Start building bigger arms today

Bigger arms aren't a mystery — they're balanced volume across both biceps heads and all three triceps heads, taken close to failure, with the load creeping up week after week. Nail the ratio, log your lifts, and let progressive overload do its job.

Start free with Styrki to track your curls and presses, follow guided arm workouts with video demos, and watch your numbers — and your arms — grow.

Frequently asked questions

How long does it take to get bigger arms? Most beginners see a measurable difference in 8 to 12 weeks of consistent, progressive training, with noticeable size changes around the 3 to 6 month mark. Judge progress by your tape measure and your logged numbers, not by the mirror on any given day.

Should I train biceps and triceps the same amount? Treat them as at least equal, and lean toward more triceps work for size. The triceps are roughly two-thirds of your upper-arm mass. For every set of curls, do at least one set of pressing or extension work.

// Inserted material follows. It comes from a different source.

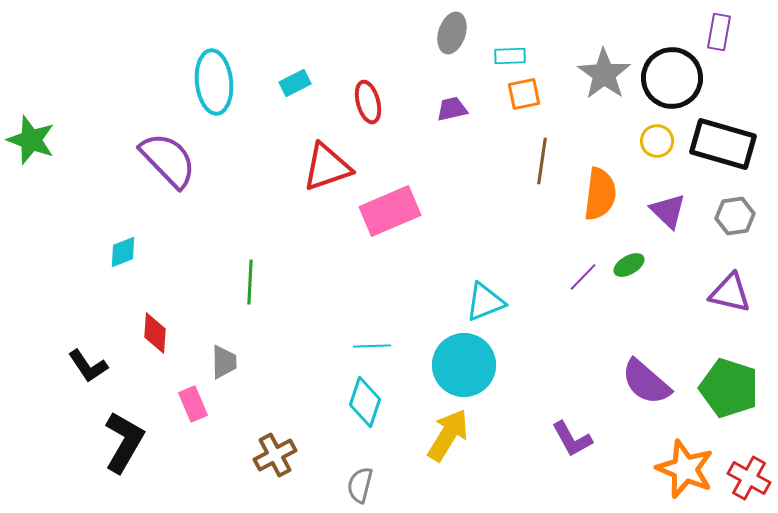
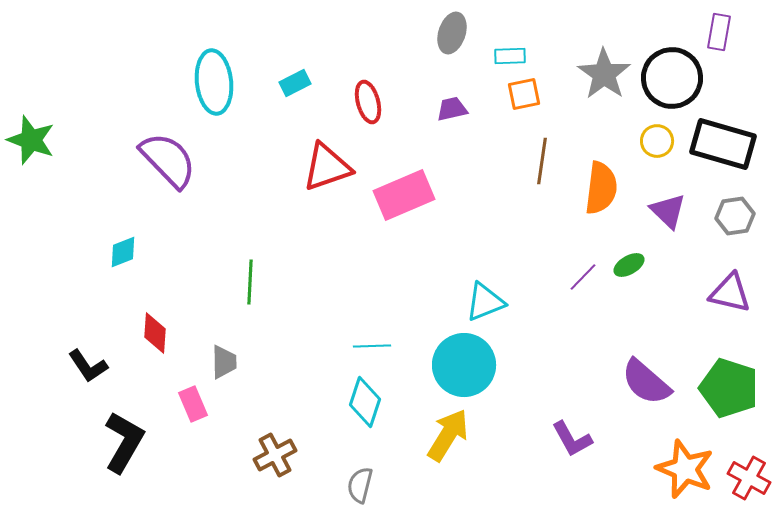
orange semicircle at (600, 194): moved 1 px right, 6 px up
pink rectangle at (390, 211): moved 14 px right, 16 px up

How many days a week should I train arms? Two to three sessions with direct arm work suits most lifters. You don't need dedicated arm days — pulling already trains biceps and pressing already trains triceps. Add 4 to 8 direct sets per muscle across the week.

Why aren't my arms growing even though I curl a lot? Usually neglected triceps, no week-to-week progression, or sloppy half reps. Fix the curl-to-press ratio, add weight or reps over time, and use a full, controlled range of motion.

Do I need heavy weights or high reps for bigger arms? Both work if you take sets close to failure. Muscle grows across roughly 6 to 20 reps; for arms, 8 to 15 reps lets you load hard while keeping strict form.